Figure 7.8: Violin-boxplot

7.6 Activity 6: Layers part 2

The key thing to note about ggplot is the use of layers. Whilst we've built this up step-by-step, they are independent and you could remove any of them except for the first layer. Additionally, although they are independent, the order you put them in does matter. Try running the two code examples below and see what happens.

ggplot(summarydata, aes(x = income, y = ahiTotal)) +
  geom_violin() +
  geom_boxplot()

ggplot(summarydata, aes(x = income, y = ahiTotal)) +
  geom_boxplot() +
  geom_violin()

7.7 Activity 7: Daving plots (#introviz-a7)

Finally, it's useful to be able to save a copy of your plots as an image file so that you can use it in a presentation or word document and to do this we can use the function ggsave().

There are two ways you can use ggsave(). If you don't tell ggsave() which plot you want to save, by default it will save a copy of the last plot you created. If you've been following this chapter in order, the last plot you created will have been the messy violin plot in Activity 6, so let's run the code from Activity 5 again tp produce the nice violin-boxplot:

ggplot(summarydata, aes(x = income, y = ahiTotal, fill = income)) +
  geom_violin(trim = FALSE, show.legend = FALSE, alpha = .4) +
  geom_boxplot(width = .2, show.legend = FALSE, alpha = .7)+
  scale_x_discrete(name = "Income",
                   labels = c("Below Average", "Average", "Above Average")) +
  scale_y_continuous(name = "Authentic Happiness Inventory Score")+
  theme_minimal() +
  scale_fill_viridis_d()
Violin-boxplot2

Figure 7.9: Violin-boxplot2

Now that we've got the plot we want to save as our last produced plot, all that ggsave() requires is for you to tell it what file name it should save the plot to and the type of image file you want to create (the below example uses .png but you could also use e.g., .jpeg and other image types).

  • Copy, paste and run the below code into a new code chunk.
  • Check your chapter folder, you should now see the saved image file.
ggsave("violin-boxplot.png")

The default size for an image is 7 x 7, you can change this manually if you think that the dimensions of the plot are not correct or if you need a particular size.

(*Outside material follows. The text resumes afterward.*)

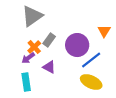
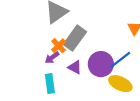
gray rectangle: (49, 40) -> (75, 38), size x1.6
purple circle: (77, 45) -> (101, 64), moved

  • Copy paste and run the below code to overwrite the image file with new dimensions.
ggsave("violin-boxplot", width = 10, height = 8)

The second way of using ggsave() is to save your plot as an object and then tell it which object to write to a file. The below code saves the pipe plot from Activity 5 into an object named viobox and then saves it to an image file "violin-boxplot.png".

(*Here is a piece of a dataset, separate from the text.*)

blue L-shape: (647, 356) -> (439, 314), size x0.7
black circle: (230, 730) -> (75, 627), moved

Note that when you save a plot to an object, it won't display in R Studio. To get it to display you need to type the object name in the console (i.e., viobox). The benefit of doing it this way is that if you are making lots of plots, you can't accidentally save the wrong one because you are explicitly specifying which plot to save rather than just saving the last one.

  • Copy, paste and run the below code and then check your Data Skills folder for the image file. Resize the plot if you think it needs it.
viobox <- ggplot(summarydata, aes(x = income, y = ahiTotal, fill = income)) +
  geom_violin(trim = FALSE, show.legend = FALSE, alpha = .4) +
  geom_boxplot(width = .2, show.legend = FALSE, alpha = .7)+
  scale_x_discrete(name = "Income",
                   labels = c("Below Average", "Average", "Above Average")) +
  scale_y_continuous(name = "Authentic Happiness Inventory Score")+
  theme_minimal() +
  scale_fill_viridis_d()


ggsave("violin-boxplot.png", plot = viobox)

7.7.1 Finished!

Well done! ggplot can be a bit difficult to get your head around at first, particularly if you've been used to making graphs a different way. But once it clicks, you'll be able to make informative and professional visualisations with ease, which, amongst other things, will make your reports look FANCY.